- Your objective -
Exact transcription of the following records is needed, with every picture dropped.

________________________________________

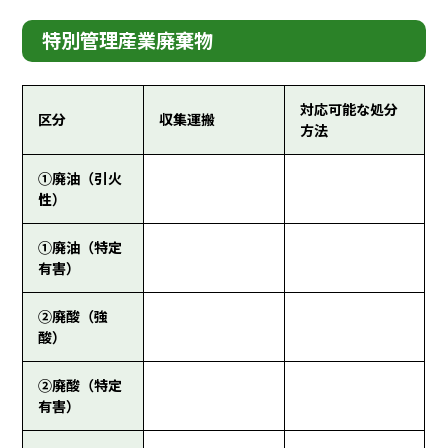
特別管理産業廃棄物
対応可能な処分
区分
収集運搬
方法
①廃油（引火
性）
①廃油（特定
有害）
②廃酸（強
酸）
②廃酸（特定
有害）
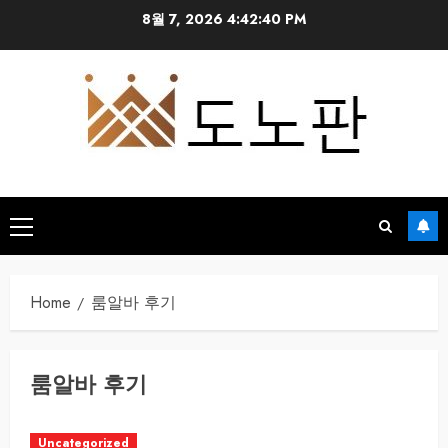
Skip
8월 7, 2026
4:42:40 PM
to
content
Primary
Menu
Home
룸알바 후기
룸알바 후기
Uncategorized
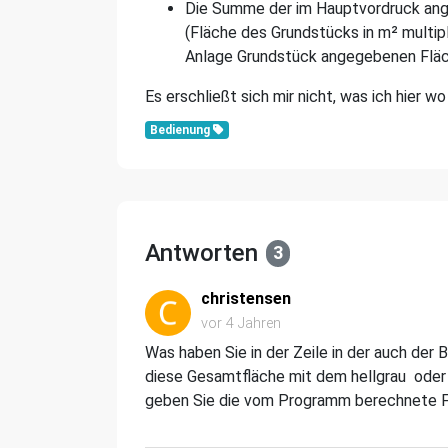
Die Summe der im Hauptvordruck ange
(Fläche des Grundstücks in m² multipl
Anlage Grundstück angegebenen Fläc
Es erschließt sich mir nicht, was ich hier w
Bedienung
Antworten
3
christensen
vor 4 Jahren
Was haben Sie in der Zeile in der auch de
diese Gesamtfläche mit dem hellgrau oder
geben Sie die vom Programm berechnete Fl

________________________________________

- Answer to this problem -
特別管理産業廃棄物
対応可能な処分
区分
収集運搬
方法
①廃油（引火
性）
①廃油（特定
有害）
②廃酸（強
酸）
②廃酸（特定
有害）
Skip
8월 7, 2026
4:42:40 PM
to
content
Primary
Menu
Home
룸알바 후기
룸알바 후기
Uncategorized
Die Summe der im Hauptvordruck ange
(Fläche des Grundstücks in m² multipl
Anlage Grundstück angegebenen Fläc
Es erschließt sich mir nicht, was ich hier w
Bedienung
Antworten
3
christensen
vor 4 Jahren
Was haben Sie in der Zeile in der auch de
diese Gesamtfläche mit dem hellgrau oder
geben Sie die vom Programm berechnete Fl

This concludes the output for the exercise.